Règne animal
Un conflit entre deux frères, au moment où les fauves d’un cirque se sont échappés. Avec son troisième ouvrage, le romancier-musicien Bertrand Belin réussit une intrigante parabole politique.
La relation entre frères, parfois, ressemble à un combat de fauves. Si les rugissements et les coups de griffes se révèlent certes peu spectaculaires, ils n’en sont pas moins explicites et insidieux. Ainsi, l’aîné, ambitieux en diable, vient d’avoir une promotion dont il rêvait depuis longtemps. Le voilà enfin « directeur des entreprises de boulons, ressorts et roues dentées » de l’exploitation locale, étendard économique d’une vieille ville portuaire. Nourrissant chaque jour « le vide vorace dont il est devenu l’esclave et l’écrin », le fondateur de la société voit d’ailleurs en ce dernier non pas un élève, mais un véritable « fils spirituel » – même si leurs rapports ont quelque chose d’ambigu. Le « récemment promu », qui « est de cette espèce d’hommes qui signent au bas des documents, non de celle qui les rédige », tient là sa revanche sur son cadet qui, contrairement à lui, a été dès son plus jeune âge un garçon aimé.
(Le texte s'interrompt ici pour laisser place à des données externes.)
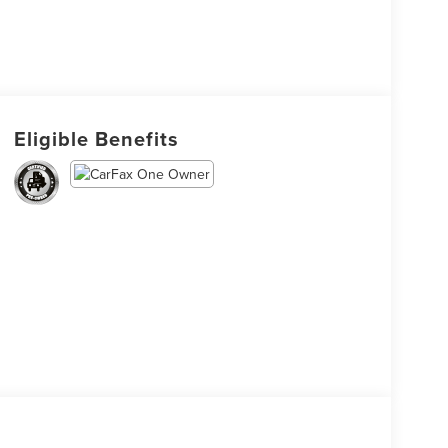
Eligible Benefits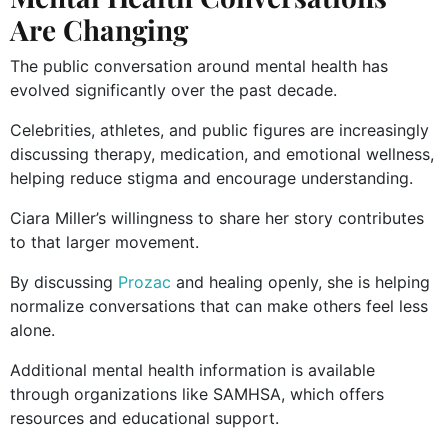
Are Changing
The public conversation around mental health has
evolved significantly over the past decade.
Celebrities, athletes, and public figures are increasingly
discussing therapy, medication, and emotional wellness,
helping reduce stigma and encourage understanding.
Ciara Miller’s willingness to share her story contributes
to that larger movement.
By discussing
Prozac
and healing openly, she is helping
normalize conversations that can make others feel less
alone.
Additional mental health information is available
through organizations like SAMHSA, which offers
resources and educational support.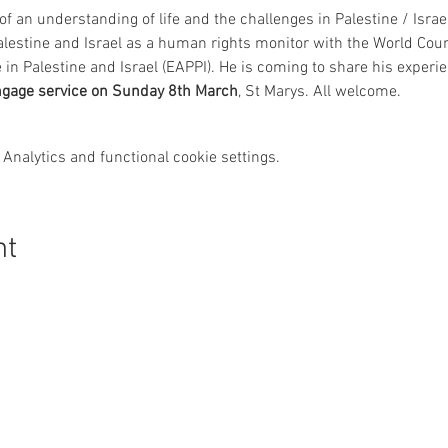
f an understanding of life and the challenges in Palestine / Israel
alestine and Israel as a human rights monitor with the World Cou
Palestine and Israel (EAPPI). He is coming to share his experie
ngage service on Sunday 8th March
, St Marys. All welcome.
Analytics and functional cookie settings.
nt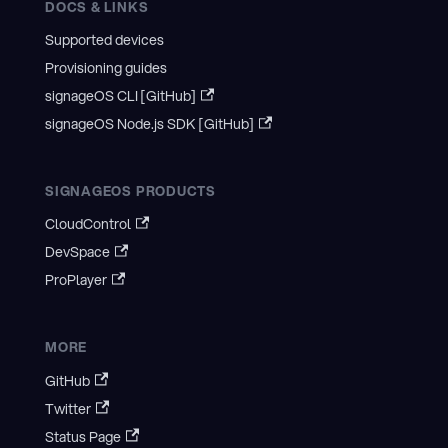
DOCS & LINKS
Supported devices
Provisioning guides
signageOS CLI [GitHub]
signageOS Node.js SDK [GitHub]
SIGNAGEOS PRODUCTS
CloudControl
DevSpace
ProPlayer
MORE
GitHub
Twitter
Status Page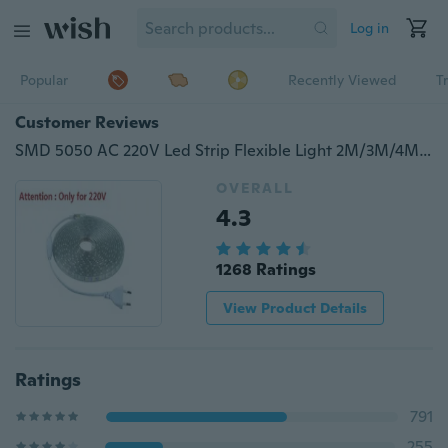
Log in
Popular
Recently Viewed
T
Customer Reviews
SMD 5050 AC 220V Led Strip Flexible Light 2M/3M/4M/5M/6M/7M/8M/9M/10M +Power Plug,60leds/m Waterproof Led Light
OVERALL
4.3
1268 Ratings
View Product Details
Ratings
791
255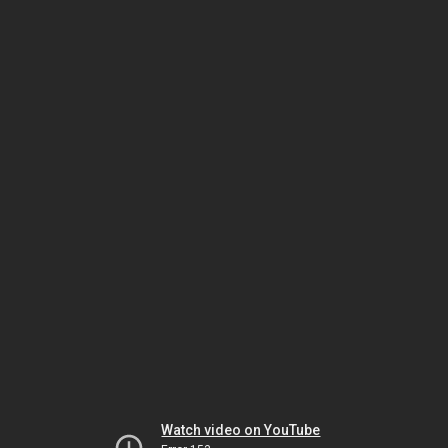
Watch video on YouTube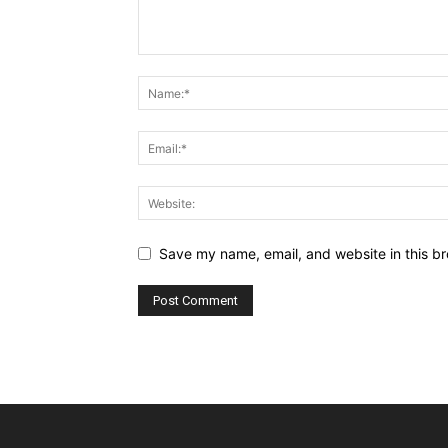
Save my name, email, and website in this br
Alternative:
Faute d’affection, le grand frère a cherché à être redouté, développant au fil
des ans un véritable « art de soumettre », seule forme de création qu’il respecte, à la différence de la peinture et des « croûtes » de son petit frère. Celui-ci, d’ailleurs, expose ses nouvelles toiles au Grand Hôtel, au moment où un cirque monte son chapiteau dans la cité. La fête bat alors son plein, en particulier dans le quartier mal famé du Labyrinthe, où les saltimbanques font couler l’alcool à flots. Mais la grande beuverie peut amener les drames : les fauves se sont échappés et demeurent introuvables. Le valet de cage, qui affirme avoir « bien refait la paille, changé l’eau » et avoir fermé l’enclos, serait-il un fieffé menteur ?
ALIÉNATION DES INDIVIDUS
Connu en tant que musicien et chanteur 1 , Bertrand Belin construit une oeuvre littéraire singulière, composée de brefs romans minimalistes aux airs de paraboles politiques. Après Requin et Littoral, il signe avec Grands carnivores son livre le plus ample et le plus réussi, où chaque mot semble à sa place. Par petites touches et un indéniable sens du rythme, il construit un monde à part entière, reposant sur les oppositions familiales, sociales et philosophiques, sur l’aliénation des individus et sur la peur de l’invisible. Qui n’a pas toujours de crinière…
1. À noter la sortie de son nouvel album,
Persona (Wagram).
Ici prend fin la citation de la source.